Еропкин все это сразу сообразил и понял, что Москва стоит над пороховым погребом, что достаточно одной искры, чепухи вроде кота, что «прибег из Киева», и Москву взнесет на воздух.

– Молчать! – в третий раз прибег он к верному, ошпаривающему средству, к крепкому слову, которое для русского народа сильнее всяких заклинаний. – Бани запечатаны для того, чтоб народ в них друг другу заразу не передавал.

– Как же, батюшка, от мытья-то зараза быть может?

– Она, сказывают, от нечисти, так надо мыться.

– И мертвых, чу, обмывают, а живых и подавно.

Еропкин поднял кверху толстую, с золотым массивным набалдашником трость и сделал два шага вперед с угрожающим жестом.

– Если кто из вас пикнет хоть, так того сейчас же в колодки и в Сибирь! – резким, надтреснутым голосом крикнул он. – Торговые бани, слышите, мерзавцы! Торговые бани запечатаны по высочайшему ея императорскому величеству повелению... Слышите! По высочайшему повелению. Так ни я, ни кто в мире их, без указа ея величества, распечатать не может. Я передаю вам высочайшую волю. А теперь по домам! Марш! А то я прикажу вас всех нагайками загонять в ваши стойла. Вон отсюда!

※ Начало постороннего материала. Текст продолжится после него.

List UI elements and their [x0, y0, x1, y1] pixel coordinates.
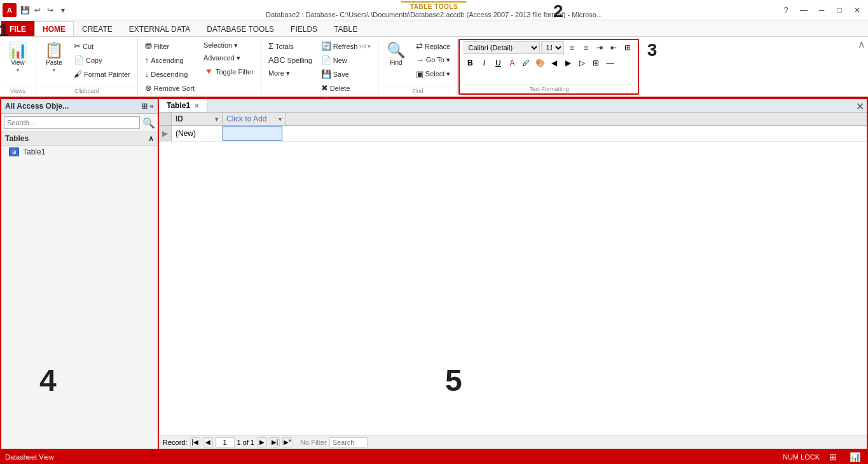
record-search-input[interactable] [329, 437, 368, 447]
help-btn[interactable]: ? [778, 3, 794, 17]
tab-fields[interactable]: FIELDS [282, 21, 326, 36]
more-button[interactable]: More ▾ [265, 67, 315, 79]
italic-button[interactable]: I [478, 57, 490, 69]
annotation-3: 3 [647, 40, 658, 60]
tab-create[interactable]: CREATE [74, 21, 121, 36]
font-size-selector[interactable]: 11 [541, 41, 564, 54]
outdent-btn[interactable]: ⇤ [607, 41, 620, 54]
refresh-all-button[interactable]: 🔄 Refresh All ▾ [318, 39, 374, 53]
maximize-btn[interactable]: □ [831, 3, 848, 17]
table1-tab-close[interactable]: ✕ [194, 102, 199, 109]
tab-external-data[interactable]: EXTERNAL DATA [121, 21, 198, 36]
grid-btn[interactable]: ⊞ [589, 57, 602, 69]
access-logo: A [3, 3, 17, 17]
edit-cell-new[interactable] [223, 126, 282, 141]
table1-tab[interactable]: Table1 ✕ [159, 99, 207, 112]
new-record-row[interactable]: ▶ (New) [159, 126, 867, 142]
nav-collapse-btn[interactable]: ⊞ [141, 102, 148, 111]
views-label: Views [4, 86, 32, 95]
format-painter-icon: 🖌 [74, 69, 82, 79]
customize-qat-btn[interactable]: ▾ [57, 4, 69, 16]
record-current-input[interactable] [216, 437, 235, 447]
select-button[interactable]: ▣ Select ▾ [413, 67, 454, 81]
format-painter-button[interactable]: 🖌 Format Painter [71, 67, 134, 81]
replace-button[interactable]: ⇄ Replace [413, 39, 454, 53]
highlight-btn[interactable]: 🖊 [520, 57, 532, 69]
spelling-button[interactable]: ABC Spelling [265, 53, 315, 67]
save-record-button[interactable]: 💾 Save [318, 67, 374, 81]
select-icon: ▣ [416, 69, 424, 79]
text-formatting-label: Text Formatting [464, 84, 634, 93]
ascending-button[interactable]: ↑ Ascending [142, 53, 198, 67]
view-button[interactable]: 📊 View ▾ [4, 39, 32, 76]
goto-button[interactable]: → Go To ▾ [413, 53, 454, 67]
align-right-btn[interactable]: ▷ [575, 57, 588, 69]
ribbon-group-views: 📊 View ▾ Views [0, 38, 36, 95]
selection-button[interactable]: Selection ▾ [200, 39, 257, 51]
record-prev-btn[interactable]: ◀ [203, 437, 213, 447]
line-btn[interactable]: — [603, 57, 616, 69]
tab-home[interactable]: HOME [34, 21, 74, 36]
nav-close-btn[interactable]: « [149, 102, 154, 111]
id-col-dropdown[interactable]: ▾ [215, 116, 218, 123]
remove-sort-button[interactable]: ⊗ Remove Sort [142, 81, 198, 95]
delete-button[interactable]: ✖ Delete [318, 81, 374, 95]
title-bar: A 💾 ↩ ↪ ▾ TABLE TOOLS Database2 : Databa… [0, 0, 868, 20]
list2-btn[interactable]: ≡ [579, 41, 592, 54]
advanced-button[interactable]: Advanced ▾ [200, 52, 257, 64]
redo-btn[interactable]: ↪ [45, 4, 56, 16]
tab-database-tools[interactable]: DATABASE TOOLS [198, 21, 282, 36]
align-center-btn[interactable]: ▶ [561, 57, 574, 69]
table1-nav-item[interactable]: ⊞ Table1 [1, 146, 158, 158]
bold-button[interactable]: B [464, 57, 476, 69]
ribbon-group-sort-filter: ⛃ Filter ↑ Ascending ↓ Descending ⊗ Remo… [138, 38, 261, 95]
datasheet-header: ID ▾ Click to Add ▾ [159, 113, 867, 126]
bg-color-btn[interactable]: 🎨 [534, 57, 546, 69]
new-record-icon: 📄 [321, 55, 331, 65]
expand-btn[interactable]: ⊞ [621, 41, 634, 54]
copy-button[interactable]: 📄 Copy [71, 53, 134, 67]
nav-search-input[interactable] [4, 116, 140, 129]
indent-btn[interactable]: ⇥ [593, 41, 606, 54]
record-first-btn[interactable]: |◀ [190, 437, 200, 447]
paste-button[interactable]: 📋 Paste ▾ [40, 39, 68, 76]
ribbon-collapse-btn[interactable]: ∧ [855, 37, 868, 51]
record-next-btn[interactable]: ▶ [257, 437, 267, 447]
tab-table[interactable]: TABLE [326, 21, 366, 36]
nav-pane-header[interactable]: All Access Obje... ⊞ « [1, 99, 158, 114]
font-selector[interactable]: Calibri (Detail) [464, 41, 540, 54]
status-bar-view-btn2[interactable]: 📊 [846, 450, 863, 464]
tab-file[interactable]: FILE [1, 21, 34, 36]
cut-button[interactable]: ✂ Cut [71, 39, 134, 53]
table-area-close-btn[interactable]: ✕ [856, 100, 864, 113]
undo-btn[interactable]: ↩ [32, 4, 43, 16]
record-of-total: 1 of 1 [237, 439, 255, 446]
record-new-btn[interactable]: ▶* [282, 437, 293, 447]
align-left-btn[interactable]: ◀ [548, 57, 560, 69]
id-cell-new: (New) [172, 126, 223, 141]
click-to-add-dropdown[interactable]: ▾ [279, 116, 282, 123]
toggle-filter-button[interactable]: 🔻 Toggle Filter [200, 65, 257, 78]
minimize-btn[interactable]: ─ [813, 3, 830, 17]
num-lock-label: NUM LOCK [783, 453, 820, 461]
save-quick-btn[interactable]: 💾 [19, 4, 31, 16]
new-row-input[interactable] [227, 128, 278, 139]
click-to-add-col[interactable]: Click to Add ▾ [223, 113, 286, 125]
close-btn[interactable]: ✕ [849, 3, 865, 17]
tables-section-header[interactable]: Tables ∧ [1, 132, 158, 146]
filter-button[interactable]: ⛃ Filter [142, 39, 198, 53]
totals-button[interactable]: Σ Totals [265, 39, 315, 53]
ribbon: 1 📊 View ▾ Views 📋 Paste ▾ [0, 37, 868, 98]
find-button[interactable]: 🔍 Find [382, 39, 410, 69]
id-column-header[interactable]: ID ▾ [172, 113, 223, 125]
status-bar-view-btn1[interactable]: ⊞ [825, 450, 841, 464]
record-last-btn[interactable]: ▶| [270, 437, 280, 447]
font-color-btn[interactable]: A [506, 57, 518, 69]
list-btn[interactable]: ≡ [565, 41, 578, 54]
ribbon-display-btn[interactable]: — [796, 3, 812, 17]
descending-button[interactable]: ↓ Descending [142, 67, 198, 81]
tables-collapse-icon[interactable]: ∧ [148, 134, 154, 143]
new-record-button[interactable]: 📄 New [318, 53, 374, 67]
table1-tab-label: Table1 [167, 101, 190, 110]
underline-button[interactable]: U [492, 57, 504, 69]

Передние ряды смяли задние... Вместо оторопелых лиц – спины. Все бросились к выходу, и через минуту из окон Чудова монастыря виден был лишь прежний часовой, от страха и изумления прикипевший к земле.

– Чтобы вперед народ не собирался кучами, а то я тебя пугну! – крикнул ему Еропкин, садясь в коляску.

Архиерейский служка, напоминавший запорожца в рясе, даже свистнул от удивления.

– От сердитый, так сердитый! Ой-ой-ой!

При выезде из Спасских ворот Еропкин встретил веселого доктора, который скакал куда-то на паре ямских. Доктор остановился.